What appears from the first line of the data below through the line containing "un doble de Muñoz que llevó al plato a De La", both included, should be copied exactly, and nothing else.

(Dataset records)
####

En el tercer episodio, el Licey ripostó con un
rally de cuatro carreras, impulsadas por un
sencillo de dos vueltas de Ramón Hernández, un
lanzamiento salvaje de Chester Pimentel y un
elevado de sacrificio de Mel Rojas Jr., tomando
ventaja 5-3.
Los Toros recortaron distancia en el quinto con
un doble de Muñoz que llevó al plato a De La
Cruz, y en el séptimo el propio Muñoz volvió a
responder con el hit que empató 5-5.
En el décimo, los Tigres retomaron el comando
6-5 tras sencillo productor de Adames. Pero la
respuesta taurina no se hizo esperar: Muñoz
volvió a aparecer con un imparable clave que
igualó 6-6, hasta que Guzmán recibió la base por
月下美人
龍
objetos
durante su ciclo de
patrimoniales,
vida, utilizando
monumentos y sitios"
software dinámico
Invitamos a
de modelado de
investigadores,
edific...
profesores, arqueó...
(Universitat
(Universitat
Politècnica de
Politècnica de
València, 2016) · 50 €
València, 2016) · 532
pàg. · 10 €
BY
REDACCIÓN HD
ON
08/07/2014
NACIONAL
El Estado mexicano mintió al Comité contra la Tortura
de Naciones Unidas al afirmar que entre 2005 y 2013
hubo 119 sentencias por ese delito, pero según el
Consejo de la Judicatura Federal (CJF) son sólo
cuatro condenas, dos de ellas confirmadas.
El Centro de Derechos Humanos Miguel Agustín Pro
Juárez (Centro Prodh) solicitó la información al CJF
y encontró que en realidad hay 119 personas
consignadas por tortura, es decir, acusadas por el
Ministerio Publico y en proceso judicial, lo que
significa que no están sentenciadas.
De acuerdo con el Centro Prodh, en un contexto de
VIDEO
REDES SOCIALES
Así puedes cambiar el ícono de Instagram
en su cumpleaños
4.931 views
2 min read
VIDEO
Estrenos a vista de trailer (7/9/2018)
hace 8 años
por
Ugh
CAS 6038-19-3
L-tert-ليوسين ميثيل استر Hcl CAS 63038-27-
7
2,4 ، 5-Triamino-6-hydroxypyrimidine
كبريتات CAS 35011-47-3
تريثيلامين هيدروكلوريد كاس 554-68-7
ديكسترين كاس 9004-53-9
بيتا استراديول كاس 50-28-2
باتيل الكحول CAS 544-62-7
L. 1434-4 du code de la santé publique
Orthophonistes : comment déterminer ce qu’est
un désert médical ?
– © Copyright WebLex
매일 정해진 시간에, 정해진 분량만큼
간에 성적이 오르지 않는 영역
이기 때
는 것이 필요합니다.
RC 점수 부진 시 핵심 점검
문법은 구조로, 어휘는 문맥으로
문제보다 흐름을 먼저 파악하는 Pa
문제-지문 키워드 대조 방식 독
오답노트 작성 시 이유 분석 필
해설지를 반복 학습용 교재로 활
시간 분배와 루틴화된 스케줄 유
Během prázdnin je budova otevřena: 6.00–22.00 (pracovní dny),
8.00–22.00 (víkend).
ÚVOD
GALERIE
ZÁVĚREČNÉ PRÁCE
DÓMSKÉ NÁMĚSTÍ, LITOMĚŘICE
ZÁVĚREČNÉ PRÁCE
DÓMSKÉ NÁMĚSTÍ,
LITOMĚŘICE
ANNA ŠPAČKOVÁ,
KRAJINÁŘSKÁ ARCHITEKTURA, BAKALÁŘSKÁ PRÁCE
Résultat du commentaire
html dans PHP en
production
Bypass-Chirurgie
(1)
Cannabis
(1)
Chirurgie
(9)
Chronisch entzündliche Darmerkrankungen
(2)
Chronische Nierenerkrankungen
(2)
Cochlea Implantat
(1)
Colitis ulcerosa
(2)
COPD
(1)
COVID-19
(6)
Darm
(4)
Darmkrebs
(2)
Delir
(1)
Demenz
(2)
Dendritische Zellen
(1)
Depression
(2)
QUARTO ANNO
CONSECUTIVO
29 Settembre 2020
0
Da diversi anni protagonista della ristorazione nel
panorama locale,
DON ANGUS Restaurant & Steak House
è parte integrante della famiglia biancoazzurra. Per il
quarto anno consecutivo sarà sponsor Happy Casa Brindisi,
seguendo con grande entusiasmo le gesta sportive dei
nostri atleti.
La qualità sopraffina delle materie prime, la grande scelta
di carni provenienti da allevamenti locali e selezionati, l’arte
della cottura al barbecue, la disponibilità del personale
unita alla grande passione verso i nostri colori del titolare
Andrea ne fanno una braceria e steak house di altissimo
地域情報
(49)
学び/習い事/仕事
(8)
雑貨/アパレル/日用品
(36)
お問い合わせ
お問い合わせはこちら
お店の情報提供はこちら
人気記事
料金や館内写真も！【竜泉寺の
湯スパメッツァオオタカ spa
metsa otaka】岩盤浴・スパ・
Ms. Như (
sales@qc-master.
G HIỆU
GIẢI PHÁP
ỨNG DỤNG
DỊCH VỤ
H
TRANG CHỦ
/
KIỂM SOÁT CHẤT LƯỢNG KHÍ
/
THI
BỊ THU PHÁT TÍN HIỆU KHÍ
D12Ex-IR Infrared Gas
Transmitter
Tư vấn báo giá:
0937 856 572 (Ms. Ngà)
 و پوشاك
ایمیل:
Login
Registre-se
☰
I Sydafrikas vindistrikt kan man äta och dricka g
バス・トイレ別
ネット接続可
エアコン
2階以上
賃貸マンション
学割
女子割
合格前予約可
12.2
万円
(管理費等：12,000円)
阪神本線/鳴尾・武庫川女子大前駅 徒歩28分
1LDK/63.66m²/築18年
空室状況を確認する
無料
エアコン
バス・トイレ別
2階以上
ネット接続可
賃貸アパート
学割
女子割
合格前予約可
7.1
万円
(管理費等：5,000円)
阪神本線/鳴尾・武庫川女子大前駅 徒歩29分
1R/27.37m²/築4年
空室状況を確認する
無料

####

### Result for this task
En el tercer episodio, el Licey ripostó con un
rally de cuatro carreras, impulsadas por un
sencillo de dos vueltas de Ramón Hernández, un
lanzamiento salvaje de Chester Pimentel y un
elevado de sacrificio de Mel Rojas Jr., tomando
ventaja 5-3.
Los Toros recortaron distancia en el quinto con
un doble de Muñoz que llevó al plato a De La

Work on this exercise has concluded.